1 is a schematic view of a light emitting device or a display device of the present invention, where 1 is a resin film or a resin layer, 2 is a glass substrate, 3 is a light emitting device laminate or a display device laminate, and 4 is a gas barrier. Each film is shown.

In the present invention, since the resin film or the resin layer 1 and the glass substrate 2 are used in combination, even if the glass substrate is made thin, they are not easily broken in operations such as etching. Moreover, by using the gas barrier film 4 as a sealing material, the thickness of an element can be made thinner than sealing using a cap etc. Here, the light emitting device laminate or the display device laminate is a portion which forms the core of the light emitting element or the display element, and is usually a laminate comprising a pair of electrode layers and an organic compound layer formed between the electrode layers.

The light emitting element or display element in this invention may have a structural layer of that excepting the above, for example, between the light emitting device laminated body or the display device laminated body 3, and the gas barrier film 4, and / or resin The structure which has an adhesive layer between a film and the glass substrate 2 is mentioned. Under the present circumstances, when the adhesive layer is formed as a gas barrier film or a resin film, since a manufacturing process is simplified, it is preferable.
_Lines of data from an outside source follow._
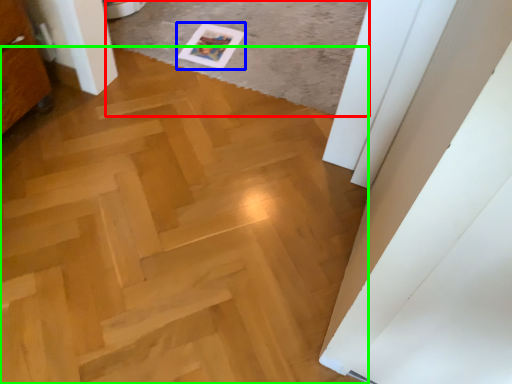 Question: Based on their relative distances, which object is farther from plain (highlighted by a red box)? Choose from postcard (highlighted by a blue box) and plywood (highlighted by a green box).

Choices:
 (A) postcard
 (B) plywood

Answer: (B) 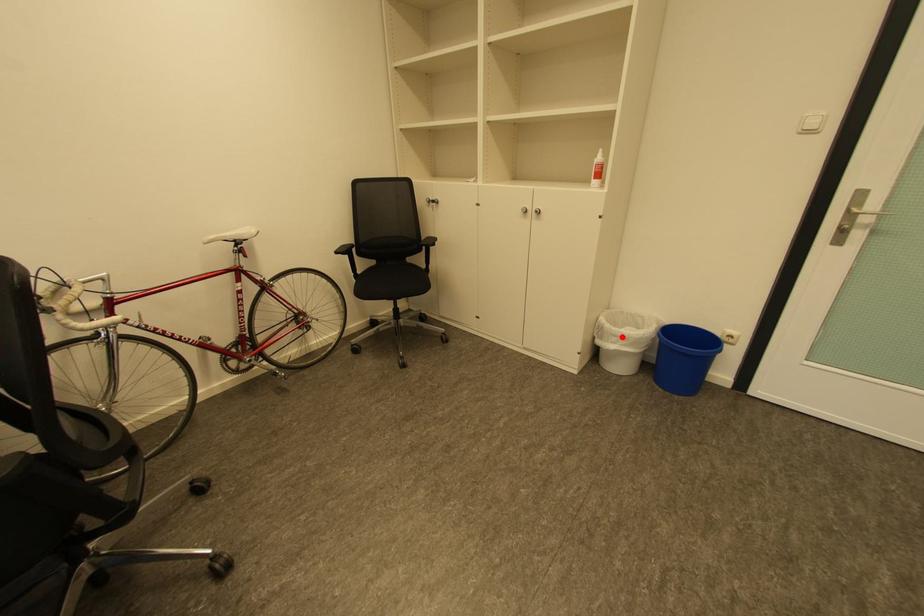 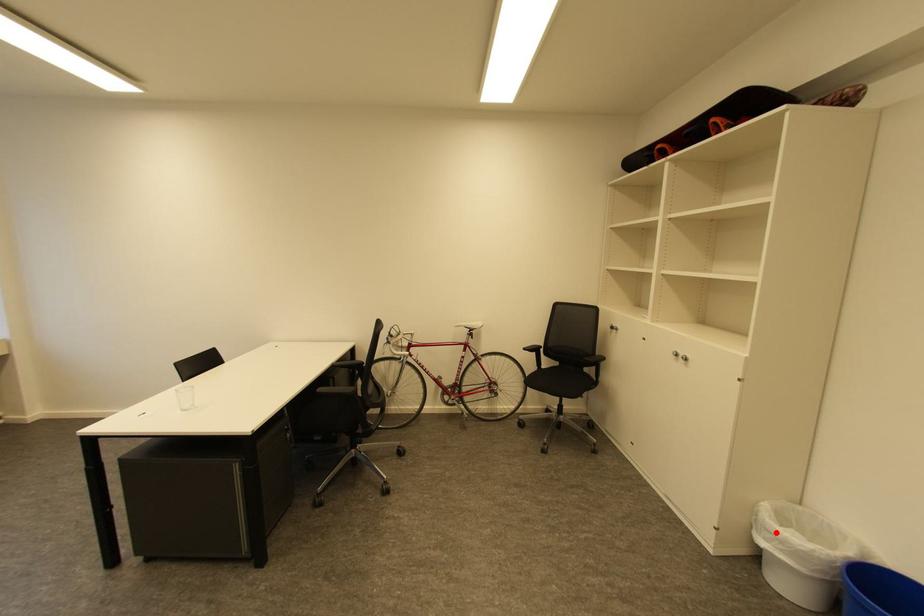 I am providing you with two images of the same scene from different viewpoints. A red point is marked on the first image and another point is marked on the second image. Does the point marked in image1 correspond to the same location as the one in image2?

Yes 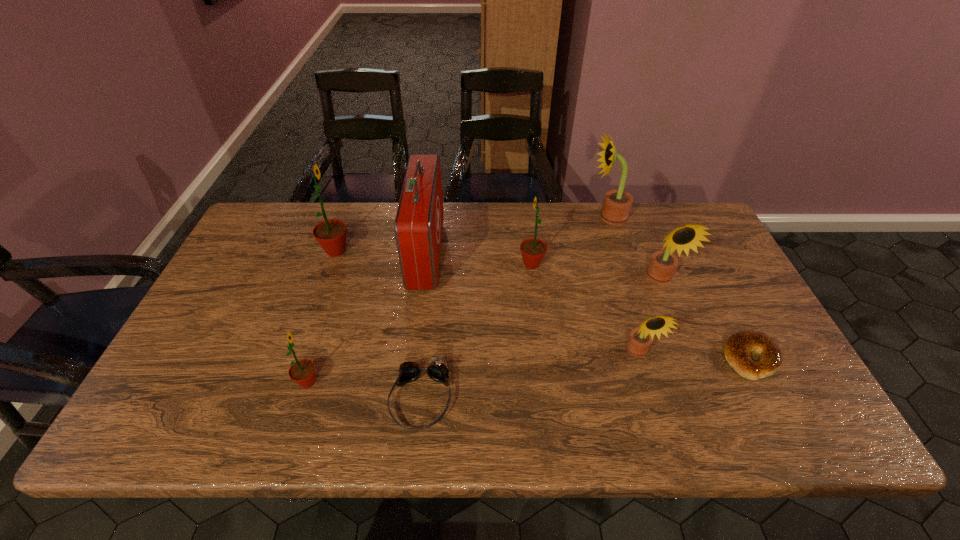 Locate an element on the screen. free region located 0.300m on the face of the third sunflower from left to right is located at coordinates (418, 264).

Identify the location of vacant space located on the face of the third sunflower from left to right. Image resolution: width=960 pixels, height=540 pixels. (451, 264).

Image resolution: width=960 pixels, height=540 pixels. I want to click on vacant space located 0.140m on the face of the third sunflower from left to right, so click(471, 264).

Image resolution: width=960 pixels, height=540 pixels. What are the coordinates of `free space located on the face of the second smallest yellow sunflower` in the screenshot? It's located at pos(691,355).

Where is `vacant space located on the face of the nearest sunflower`? vacant space located on the face of the nearest sunflower is located at coordinates [x=372, y=382].

Locate an element on the screen. The width and height of the screenshot is (960, 540). blank space located 0.150m on the face of the fifth farthest sunflower is located at coordinates coord(660,424).

You are a GUI agent. You are given a task and a screenshot of the screen. Output one action in this format:
    pyautogui.click(x=<x>, y=<y>)
    Task: Click on the vacant space located on the front of the rightmost object
    
    Given the screenshot: What is the action you would take?
    pyautogui.click(x=788, y=431)

Identify the location of the first-aid kit present at the far edge. This screenshot has height=540, width=960. (418, 225).

The image size is (960, 540). I want to click on object located in the near edge section of the desktop, so click(x=438, y=370).

Find the location of a particular element. object that is at the right edge is located at coordinates (737, 349). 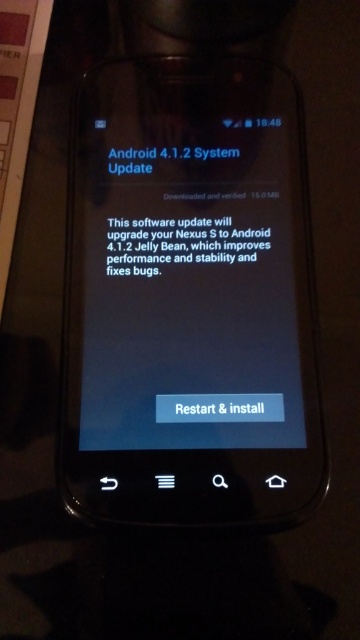 Is point (185, 244) in front of point (174, 161)?

Yes, point (185, 244) is in front of point (174, 161).

This screenshot has width=360, height=640. What are the coordinates of `black matte text at center` in the screenshot? It's located at (178, 243).

Is point (174, 228) more distant than point (192, 154)?

No, it is in front of (192, 154).

Identify the location of black matte text at center. 178,243.

What do you see at coordinates (190, 291) in the screenshot? I see `blue glossy screen at center` at bounding box center [190, 291].

Is point (123, 381) positioned in front of point (132, 250)?

Yes.

Does point (108, 300) come farther from viewer compared to point (195, 228)?

No, it is in front of (195, 228).

This screenshot has height=640, width=360. I want to click on blue glossy screen at center, so click(x=190, y=291).

Between blue glossy screen at center and blue glossy text at upper center, which one has less height?

blue glossy text at upper center is shorter.

Which is more to the left, blue glossy screen at center or blue glossy text at upper center?

Positioned to the left is blue glossy text at upper center.

Between point (194, 300) and point (119, 157), which one is positioned in front?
Moreover, it is also preferable to form a smooth layer between the glass substrate 2 and the light emitting device laminated body or the display device laminated body 3. It is also preferable to form a passivation layer between the light emitting device laminate or the display device laminate 3 and the gas barrier film 4.

(Resin film or resin layer)

The resin film or resin layer in this invention has resin as a main component, may be a film-shaped thing, may apply | coat a resin composition, etc., and may form a layered thing. Although the material of a resin film or a resin layer is not specifically determined, For example, polyester resin, methacrylic resin, methacrylic acid-maleic acid copolymer, polystyrene, a transparent fluororesin, a polyimide resin, a fluorinated polyimide resin, poly Amide resin, polyamideimide resin, polyetherimide resin, cellulose acylate resin, polyurethane resin, polyether ether ketone resin, polycarbonate resin, alicyclic polyolefin resin, polyarylate resin, polyether sulfone resin, polysulfone number Thermo or photocurable resins, such as a thermoplastic resin, such as a paper, cycloolefin copolymer, a fluorene ring modified polycarbonate resin, an alicyclic modified polycarbonate resin, and an acryloyl compound, an acrylic resin, and an epoxy resin, etc. are mentioned. Moreover, in the case of a bottom emission type light emitting element or a display element, a resin film or a resin layer needs to be transparent, but in the case of a top emission type light emitting element or a display element, it is not necessary to be transparent.

Although the thickness of a resin film or a resin layer is not specifically determined, 10 micrometers-1000 micrometers are preferable, and 20 micrometers-200 micrometers are more preferable.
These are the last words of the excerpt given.